Friday, November 02, 2007

哲学と大学(第一回)

「哲学と大学」第1回に参加してきた。楽しく刺激的な時間を過ごさせていただき、どうもありがとうございました。

とりわけynさんの活躍ぶりを間近に見ることが出来てよかった。あらためて「色んな分野で活躍している人たちというのは、やりたいこととやるべきことをきちんとやってのけているんだな」という思いを深くした。

討議での発言を幾つか拾っておこう(後記:討議についての報告が既にUTCPのHPに掲載されている。簡にして要を得た、見事なまとめである。
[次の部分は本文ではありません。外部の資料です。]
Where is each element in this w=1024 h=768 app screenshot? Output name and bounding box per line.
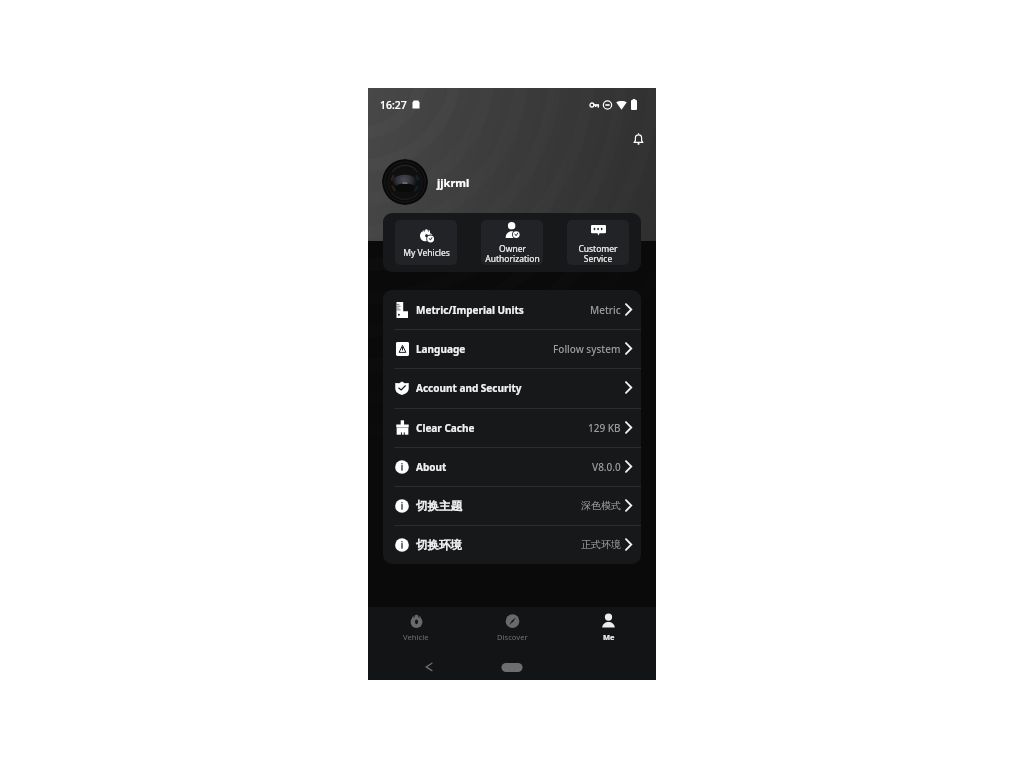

この報告を読まれた後に、以下の文章を読んでいただくと、問題の所在が分かりやすくなるように思う)。

1.「宛先」の問題

こういった議論を始めるにあたっては、常に議論の「場」がどのように形成されているのかに注意を払わねばならない。言い換えれば、「ここにいない者」に注意を払わねばならない。

a(・女性)*女性はいらっしゃったので。
b・「崖っぷち弱小大学」(杉山幸丸)の存在
 *「一流大学」との両極だけでなく、中間層(例えば、地方大学)も考慮に、との声もあった。
c・自然科学・理工系の存在
 *自然(自然科学)と人間(人文科学)の間の社会(社会科学)も考慮に、との声もあった。
d・非西洋系の存在

この「宛先Adressat」の問題は、今回取り上げられたレディングズの『廃墟のなかの大学』についても指摘された。誰に向かって書かれているのか?大学人に向かって書いていていいのか。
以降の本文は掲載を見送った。